TURQUíA > ESTAMBUL, ENTRE ORIENTE Y OCCIDENTE
El mar de Mármara y el Bósforo enmarcan la milenaria sugestión de la vieja Constantinopla, resaltada por cúpulas y minaretes, las joyas del palacio Topkapi y los aromas del mercado de especias. El lugar ideal para sumergirse en los placeres de un auténtico baño turco.
› Por Dora Salas
Las seis de la tarde en Turquía. En diciembre ya es noche en Estambul y desde la ventana del hotel se ven las luces urbanas y de las colinas que, de pronto, amplifican la voz del almuédano convocando a la oración. Un ritual conmovedor, en especial para quien se encuentra por primera vez en un país cuya población profesa casi en su totalidad la religión islámica. La sugestión de esa llamada se repite cinco veces al día en las tres áreas de la ciudad, muy agitada y rumorosa a toda hora.
La sensación de estar en otro mundo aumenta cuando la convocatoria religiosa sorprende mientras se recorren las zonas históricas. Pero esta impresión, siempre fuerte, no es la única que se experimenta en Estambul, que antes fue Bizancio y Constantinopla. La Cisterna Sumergida, las mezquitas con sus cúpulas y alminares (minaretes) y los tesoros del palacio Topkapi impactan en el centro histórico por su bagaje artístico. Y no falta, por supuesto, la fascinación del Gran Bazar y el Mercado de Especias, que abren las puertas a un muestrario poco conocido de artesanías y sabores.

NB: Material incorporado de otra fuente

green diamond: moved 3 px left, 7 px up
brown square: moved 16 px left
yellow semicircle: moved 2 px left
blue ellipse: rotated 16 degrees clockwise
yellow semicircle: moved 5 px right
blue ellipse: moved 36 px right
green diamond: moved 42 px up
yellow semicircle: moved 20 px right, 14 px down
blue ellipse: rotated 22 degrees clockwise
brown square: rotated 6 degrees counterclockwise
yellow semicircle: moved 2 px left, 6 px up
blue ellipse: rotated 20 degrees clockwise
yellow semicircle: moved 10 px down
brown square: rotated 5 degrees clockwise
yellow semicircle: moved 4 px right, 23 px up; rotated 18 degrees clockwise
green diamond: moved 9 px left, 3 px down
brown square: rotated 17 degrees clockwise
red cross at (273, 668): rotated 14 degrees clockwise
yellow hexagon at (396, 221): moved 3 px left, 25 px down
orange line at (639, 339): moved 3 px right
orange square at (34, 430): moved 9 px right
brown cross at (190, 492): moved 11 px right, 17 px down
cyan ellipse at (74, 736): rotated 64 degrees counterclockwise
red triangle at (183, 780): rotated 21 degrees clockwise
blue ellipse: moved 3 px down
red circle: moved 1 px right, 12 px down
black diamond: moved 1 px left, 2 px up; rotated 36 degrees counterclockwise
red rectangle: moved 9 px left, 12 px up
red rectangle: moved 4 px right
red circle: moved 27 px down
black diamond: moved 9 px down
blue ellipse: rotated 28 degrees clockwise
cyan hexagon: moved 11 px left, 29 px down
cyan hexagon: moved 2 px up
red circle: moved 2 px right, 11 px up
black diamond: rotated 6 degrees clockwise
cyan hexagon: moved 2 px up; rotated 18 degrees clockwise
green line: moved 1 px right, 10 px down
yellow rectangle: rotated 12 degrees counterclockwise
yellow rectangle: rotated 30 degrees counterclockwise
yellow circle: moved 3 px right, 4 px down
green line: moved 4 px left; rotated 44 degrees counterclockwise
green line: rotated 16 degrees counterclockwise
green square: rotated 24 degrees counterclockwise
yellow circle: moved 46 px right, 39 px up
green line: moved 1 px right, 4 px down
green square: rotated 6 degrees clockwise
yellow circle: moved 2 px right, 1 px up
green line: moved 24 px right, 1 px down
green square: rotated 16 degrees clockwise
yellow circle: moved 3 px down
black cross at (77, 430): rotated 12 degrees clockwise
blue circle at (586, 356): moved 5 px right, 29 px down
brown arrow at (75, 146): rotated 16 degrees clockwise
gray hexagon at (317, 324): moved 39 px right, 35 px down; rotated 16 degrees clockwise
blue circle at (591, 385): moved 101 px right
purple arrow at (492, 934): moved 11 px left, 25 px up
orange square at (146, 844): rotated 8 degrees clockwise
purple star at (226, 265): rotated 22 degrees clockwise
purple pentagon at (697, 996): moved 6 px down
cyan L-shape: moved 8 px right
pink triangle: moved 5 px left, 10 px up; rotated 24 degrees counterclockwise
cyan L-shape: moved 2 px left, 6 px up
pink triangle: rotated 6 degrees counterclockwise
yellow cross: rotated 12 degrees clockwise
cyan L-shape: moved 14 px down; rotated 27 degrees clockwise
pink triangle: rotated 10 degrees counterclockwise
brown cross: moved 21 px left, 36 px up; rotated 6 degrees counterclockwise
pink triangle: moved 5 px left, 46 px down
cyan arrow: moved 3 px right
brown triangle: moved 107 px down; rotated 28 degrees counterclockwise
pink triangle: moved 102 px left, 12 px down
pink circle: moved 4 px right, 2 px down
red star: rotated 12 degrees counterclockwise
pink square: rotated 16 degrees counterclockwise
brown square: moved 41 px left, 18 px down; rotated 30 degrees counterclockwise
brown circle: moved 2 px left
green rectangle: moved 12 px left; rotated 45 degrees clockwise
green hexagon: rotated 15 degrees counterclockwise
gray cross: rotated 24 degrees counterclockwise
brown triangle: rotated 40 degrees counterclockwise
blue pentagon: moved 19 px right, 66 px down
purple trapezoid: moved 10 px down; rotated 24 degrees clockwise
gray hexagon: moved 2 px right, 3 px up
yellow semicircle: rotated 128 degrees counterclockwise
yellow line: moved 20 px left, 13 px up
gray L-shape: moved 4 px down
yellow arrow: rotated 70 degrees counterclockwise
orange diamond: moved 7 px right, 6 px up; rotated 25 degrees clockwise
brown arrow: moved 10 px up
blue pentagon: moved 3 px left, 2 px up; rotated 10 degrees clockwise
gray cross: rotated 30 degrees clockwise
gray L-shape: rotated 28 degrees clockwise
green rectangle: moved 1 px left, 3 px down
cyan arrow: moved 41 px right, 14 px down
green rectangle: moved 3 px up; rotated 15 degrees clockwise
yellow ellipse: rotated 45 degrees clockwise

CUPULAS, MINARETES Y JOYAS La antigua Bizancio, a orillas del estrecho del Bósforo, se alza como puente entre Asia y Europa, con territorio en ambos continentes y como cruce entre las aguas del mar de Mármara y el mar Negro. Dos sectores urbanos se encuentran en la zona europea, al sur y al norte del Cuerno de Oro, y uno en la asiática, en la orilla opuesta del Bósforo.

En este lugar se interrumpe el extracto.